%%

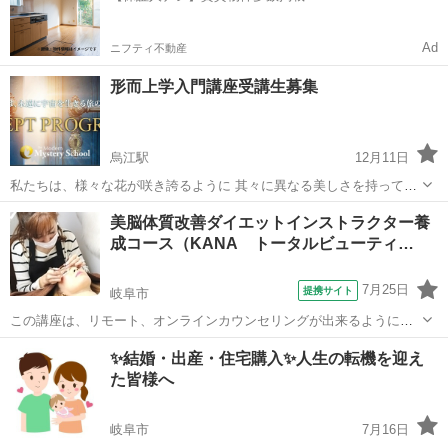
Ad
ニフティ不動産
形而上学入門講座受講生募集
烏江駅
12月11日
私たちは、様々な花が咲き誇るように 其々に異なる美しさを持ってい
ます。 今あなたは自分らしく生きていますか？ 自分の可能性、輝き、
岐阜
安八郡
烏江駅
心理学
アデプトプログラム
美脳体質改善ダイエットインストラクター養
神聖さを思い出し、 唯一無二の大切な自分を生きる始まりの２日間✨
成コース（KANA トータルビューティ…
アデプトプログラム®...
7月25日
提携サイト
岐阜市
この講座は、リモート、オンラインカウンセリングが出来るようにな
る、今の時期にあったカリキュラムになっております。ダイエット＆
岐阜
岐阜市
心理学
✨結婚・出産・住宅購入✨人生の転機を迎え
心理メンタルの事を徹底的に学びます 美脳＝マインド学を学んでみま
た皆様へ
せんか？
岐阜市
7月16日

%%

• [Task item] Please output exactly the lines from the one containing "心理メンタルの事を徹底的に学びます 美脳＝マインド学を学んでみま" through the end of the records, both included.

• [Solved exercise]
心理メンタルの事を徹底的に学びます 美脳＝マインド学を学んでみま
た皆様へ
せんか？
岐阜市
7月16日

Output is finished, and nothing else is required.